Beside the core assumptions (CA) the model also typically has a set of auxiliary assumptions (AA) spatio-temporally specifying the kind of social interaction between ‘rational actors’ that take place in the model. These assumptions can be seen as giving answers to questions such as
AA1 who are the actors and where and when do they act
AA2 which specific goals do they have
AA3 what are their interests
AA4 what kind of expectations do they have
AA5 what are their feasible actions
AA6 what kind of agreements (contracts) can they enter into
AA7 how much and what kind of information do they possess
AA8 how do the actions of the different individuals/agents interact with each other.
So, the ur-model of all economic models basically consist of a general specification of what (axiomatically) constitutes optimizing rational agents and a more specific description of the kind of situations in which these rational actors act (making AA serve as a kind of specification/restriction of the intended domain of application for CA and its deductively derived theorems). The list of assumptions can never be complete, since there will always unspecified background assumptions and some (often) silent omissions (like closure, transaction costs, etc., regularly based on some negligibility and applicability considerations). The hope, however, is that the ‘thin’ list of assumptions shall be sufficient to explain and predict ‘thick’ phenomena in the real, complex, world.

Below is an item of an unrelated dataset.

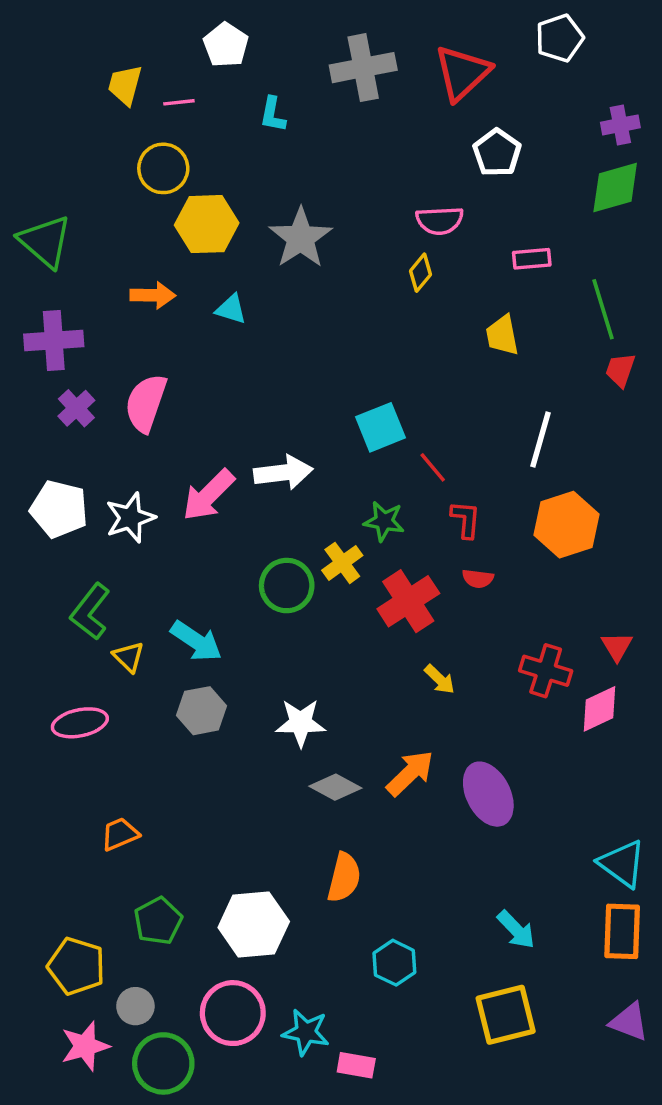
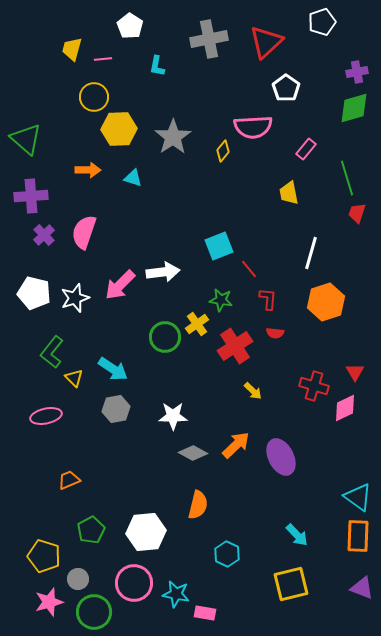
pink semicircle: (440, 221) -> (253, 127), size x1.4
pink rectangle: (532, 259) -> (306, 149), turned -45
yellow diamond: (421, 273) -> (223, 151), moved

But in Rodrik’s model depiction we are essentially given the following structure,
A1, A2, … An
where a set of undifferentiated assumptions are used to infer a theorem.
This is, however, to vague and imprecise to be helpful, and does not give a true picture of the usual mainstream modeling strategy, where — as I’ve argued in a previous post — there’s a differentiation between a set of law-like hypotheses (CA) and a set of auxiliary assumptions (AA), giving the more adequate structure
CA1, CA2, … CAn & AA1, AA2, … AAn
CA1, CA2, … CAn
(AA1, AA2, … AAn) → Theorem,
more clearly underlining the function of AA as a set of (empirical, spatio-temporal) restrictions on the applicability of the deduced theorems.
This underlines the fact that specification of AA restricts the range of applicability of the deduced theorem. In the extreme cases we get
CA1, CA2, … CAn
where the deduced theorems are analytical entities with universal and totally unrestricted applicability, or
AA1, AA2, … AAn
where the deduced theorem is transformed into an untestable tautological thought-experiment without any empirical commitment whatsoever beyond telling a coherent fictitious as-if story.
Not clearly differentiating between CA and AA means that Rodrik can’t make this all-important interpretative distinction, and so opens up for unwarrantedly “saving” or “immunizing” models from almost any kind of critique by simple equivocation between interpreting models as empirically empty and purely deductive-axiomatic analytical systems, or, respectively, as models with explicit empirical aspirations. Flexibility is usually something people deem positive, but in this methodological context it’s more troublesome than a sign of real strength. Models that are compatible with everything, or come with unspecified domains of application, are worthless from a scientific point of view.